The boys gawped from the shadows.
‘An’ here come the bogies.’
Police from the King’s Road pounded towards the surf. Over the boys’ heads, on the deck of the Pier, feet thundered for the exit. Ten yards from shore, the hatch of the seaplane shuddered open. Frank took a step back. ‘You can get over a hundred geezers in those things.’
Philip wished he had remembered his gas mask. Tubby cowered behind Frank. Philip cowered behind Tubby. At the hatch, a single man appeared.
‘Is it Hitler?’ Philip’s stomach jumped and flopped.
‘I need the bog,’ whispered Tubby.
‘You two,’ ordered Frank, ‘shut your clappers.’
The invader was dressed in a sober suit. His dark hair lay, freshly combed and flattened, across the high white dome of his head. For a moment, he seemed to contemplate his audience on the beach, as if they were the spectacle and not he. Then he removed his shoes and socks, rolled his trousers up, and slid into the choppy sea.
People from a tea dance at the Old Ship came out and clung to the railings on the prom, the women pressing their hands against their legs to stop their dresses from blowing high. The German negotiated the waves, carrying his shoes at chest height. On the beach, four bobbies clutched their batons. The seaplane lifted off, its floats skimming the waves.

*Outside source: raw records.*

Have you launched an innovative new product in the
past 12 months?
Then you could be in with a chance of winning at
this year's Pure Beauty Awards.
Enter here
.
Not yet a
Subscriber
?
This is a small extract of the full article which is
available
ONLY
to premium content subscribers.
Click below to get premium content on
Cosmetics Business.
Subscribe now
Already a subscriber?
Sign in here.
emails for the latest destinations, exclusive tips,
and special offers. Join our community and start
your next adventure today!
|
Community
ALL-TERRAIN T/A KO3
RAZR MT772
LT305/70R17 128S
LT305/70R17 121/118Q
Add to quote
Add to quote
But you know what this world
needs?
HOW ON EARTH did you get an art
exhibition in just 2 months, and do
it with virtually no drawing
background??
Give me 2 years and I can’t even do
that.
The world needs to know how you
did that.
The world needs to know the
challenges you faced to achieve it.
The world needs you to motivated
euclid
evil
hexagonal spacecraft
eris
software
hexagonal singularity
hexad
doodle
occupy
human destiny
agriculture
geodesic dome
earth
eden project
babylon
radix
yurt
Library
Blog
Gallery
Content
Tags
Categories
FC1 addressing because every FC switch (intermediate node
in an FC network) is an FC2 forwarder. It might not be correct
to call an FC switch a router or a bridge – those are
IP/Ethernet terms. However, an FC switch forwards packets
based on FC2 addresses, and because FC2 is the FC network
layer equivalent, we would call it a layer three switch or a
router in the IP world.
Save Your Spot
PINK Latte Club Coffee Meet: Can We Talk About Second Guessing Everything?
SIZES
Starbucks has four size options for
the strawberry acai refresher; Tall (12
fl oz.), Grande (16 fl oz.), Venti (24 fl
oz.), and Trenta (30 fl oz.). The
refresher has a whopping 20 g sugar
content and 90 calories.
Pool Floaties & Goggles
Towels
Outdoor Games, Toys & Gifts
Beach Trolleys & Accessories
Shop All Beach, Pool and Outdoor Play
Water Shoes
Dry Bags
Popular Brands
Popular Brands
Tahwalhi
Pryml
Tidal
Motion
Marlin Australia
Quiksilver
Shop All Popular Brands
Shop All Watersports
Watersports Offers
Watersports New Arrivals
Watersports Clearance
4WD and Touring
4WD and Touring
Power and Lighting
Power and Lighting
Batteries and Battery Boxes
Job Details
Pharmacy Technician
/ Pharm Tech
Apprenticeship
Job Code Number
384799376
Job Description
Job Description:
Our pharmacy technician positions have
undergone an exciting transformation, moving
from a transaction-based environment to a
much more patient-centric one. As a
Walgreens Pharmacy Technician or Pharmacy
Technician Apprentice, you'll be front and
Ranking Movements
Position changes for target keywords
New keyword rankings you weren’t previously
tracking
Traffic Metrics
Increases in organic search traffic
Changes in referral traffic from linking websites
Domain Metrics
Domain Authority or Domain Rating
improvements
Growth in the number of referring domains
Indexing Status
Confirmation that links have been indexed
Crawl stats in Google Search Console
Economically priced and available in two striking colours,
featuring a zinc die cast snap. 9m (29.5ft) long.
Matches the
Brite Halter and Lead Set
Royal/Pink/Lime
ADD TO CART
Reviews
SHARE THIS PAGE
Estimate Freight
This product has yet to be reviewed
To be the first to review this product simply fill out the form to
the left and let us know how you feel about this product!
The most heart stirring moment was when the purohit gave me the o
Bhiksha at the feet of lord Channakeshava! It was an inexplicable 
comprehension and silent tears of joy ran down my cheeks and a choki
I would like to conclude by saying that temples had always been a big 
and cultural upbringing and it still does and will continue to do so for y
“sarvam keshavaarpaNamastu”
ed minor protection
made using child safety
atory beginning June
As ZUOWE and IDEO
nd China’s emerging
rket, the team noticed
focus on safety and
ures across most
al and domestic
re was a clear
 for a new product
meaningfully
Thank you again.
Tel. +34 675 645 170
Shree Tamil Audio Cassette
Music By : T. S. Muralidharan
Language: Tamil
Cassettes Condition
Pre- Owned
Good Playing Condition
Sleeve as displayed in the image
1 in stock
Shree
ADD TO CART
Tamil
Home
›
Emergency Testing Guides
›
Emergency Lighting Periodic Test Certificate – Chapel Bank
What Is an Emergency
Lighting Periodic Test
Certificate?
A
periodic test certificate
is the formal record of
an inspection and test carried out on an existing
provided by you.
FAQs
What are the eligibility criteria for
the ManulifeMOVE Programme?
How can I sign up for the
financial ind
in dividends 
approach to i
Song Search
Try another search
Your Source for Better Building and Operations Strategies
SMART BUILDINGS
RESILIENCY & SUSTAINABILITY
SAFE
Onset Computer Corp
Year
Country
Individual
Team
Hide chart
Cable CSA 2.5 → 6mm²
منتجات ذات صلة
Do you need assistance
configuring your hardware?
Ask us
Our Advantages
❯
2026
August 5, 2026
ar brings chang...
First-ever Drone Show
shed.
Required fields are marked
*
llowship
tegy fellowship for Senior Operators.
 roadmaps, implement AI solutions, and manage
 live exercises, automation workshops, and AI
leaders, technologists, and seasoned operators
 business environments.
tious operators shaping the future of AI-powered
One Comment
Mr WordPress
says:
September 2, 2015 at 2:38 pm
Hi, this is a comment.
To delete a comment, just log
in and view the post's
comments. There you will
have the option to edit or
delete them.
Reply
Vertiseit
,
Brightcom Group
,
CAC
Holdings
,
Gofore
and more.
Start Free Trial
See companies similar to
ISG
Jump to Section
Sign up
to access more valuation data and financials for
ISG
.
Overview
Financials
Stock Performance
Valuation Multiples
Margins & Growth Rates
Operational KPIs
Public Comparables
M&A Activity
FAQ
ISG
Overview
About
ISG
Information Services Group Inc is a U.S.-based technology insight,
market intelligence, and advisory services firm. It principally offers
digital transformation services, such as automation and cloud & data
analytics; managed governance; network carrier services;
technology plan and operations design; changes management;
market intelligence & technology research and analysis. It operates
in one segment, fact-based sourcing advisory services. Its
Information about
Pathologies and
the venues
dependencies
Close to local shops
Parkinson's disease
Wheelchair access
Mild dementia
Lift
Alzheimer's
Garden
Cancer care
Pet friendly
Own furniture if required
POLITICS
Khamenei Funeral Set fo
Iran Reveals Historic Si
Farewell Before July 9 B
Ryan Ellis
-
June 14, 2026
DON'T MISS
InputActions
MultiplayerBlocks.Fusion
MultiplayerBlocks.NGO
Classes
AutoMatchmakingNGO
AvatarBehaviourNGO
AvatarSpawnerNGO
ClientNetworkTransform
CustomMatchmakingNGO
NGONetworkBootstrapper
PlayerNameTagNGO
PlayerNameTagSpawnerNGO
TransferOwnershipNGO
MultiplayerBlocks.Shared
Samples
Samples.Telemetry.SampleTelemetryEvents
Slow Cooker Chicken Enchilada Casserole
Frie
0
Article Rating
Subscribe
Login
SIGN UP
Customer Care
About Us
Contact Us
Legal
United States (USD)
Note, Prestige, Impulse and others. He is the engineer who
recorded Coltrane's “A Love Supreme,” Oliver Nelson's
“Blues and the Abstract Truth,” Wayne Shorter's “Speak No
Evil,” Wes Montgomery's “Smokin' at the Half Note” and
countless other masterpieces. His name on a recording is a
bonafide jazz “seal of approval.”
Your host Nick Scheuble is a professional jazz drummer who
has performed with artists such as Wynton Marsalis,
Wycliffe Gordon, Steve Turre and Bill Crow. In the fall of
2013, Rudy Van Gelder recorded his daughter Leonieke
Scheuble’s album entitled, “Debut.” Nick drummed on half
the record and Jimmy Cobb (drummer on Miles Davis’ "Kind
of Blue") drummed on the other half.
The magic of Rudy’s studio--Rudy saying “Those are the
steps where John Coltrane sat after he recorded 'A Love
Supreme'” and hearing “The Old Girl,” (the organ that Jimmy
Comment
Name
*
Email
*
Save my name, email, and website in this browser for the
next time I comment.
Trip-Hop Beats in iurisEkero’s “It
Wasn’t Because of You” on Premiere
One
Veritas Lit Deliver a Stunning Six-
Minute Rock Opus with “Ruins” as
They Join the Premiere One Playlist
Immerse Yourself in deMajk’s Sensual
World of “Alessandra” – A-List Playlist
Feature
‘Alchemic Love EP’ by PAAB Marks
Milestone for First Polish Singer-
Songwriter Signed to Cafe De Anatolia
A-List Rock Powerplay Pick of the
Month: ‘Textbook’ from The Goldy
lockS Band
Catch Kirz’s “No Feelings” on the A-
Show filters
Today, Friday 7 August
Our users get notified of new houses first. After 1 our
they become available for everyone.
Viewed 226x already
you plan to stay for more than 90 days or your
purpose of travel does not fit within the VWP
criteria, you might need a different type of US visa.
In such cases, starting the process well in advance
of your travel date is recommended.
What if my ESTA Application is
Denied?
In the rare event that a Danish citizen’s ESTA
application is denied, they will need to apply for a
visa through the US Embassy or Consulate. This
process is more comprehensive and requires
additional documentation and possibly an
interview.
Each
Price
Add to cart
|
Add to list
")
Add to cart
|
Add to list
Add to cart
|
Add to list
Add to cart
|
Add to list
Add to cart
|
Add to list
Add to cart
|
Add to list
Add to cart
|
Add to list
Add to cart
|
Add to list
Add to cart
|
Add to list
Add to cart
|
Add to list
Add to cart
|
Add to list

The onlookers – stray sunbathers, children, old couples and arcade attendants in their jackets and epaulettes – stood transfixed at the green railings of the King’s Road, watching the lone enemy struggle against the surf to the shallows and hop painfully over the stones. When he arrived on the beach, his jacket and trousers were streaming. He had to bend double to breathe. Nobody moved. Then he straightened, raised one long arm and reached, tentatively, for something in his breast pocket.
‘He’s got a pistol,’ said Alf.
‘A grenade more like,’ said Frank.
A bobby shouted, fierce as a Legionnaire.
‘Get down, you three!’ said Frank. ‘Now!’
The bobbies charged.
Wee streamed down Tubby’s leg.
Something small and white fluttered in the invader’s hand.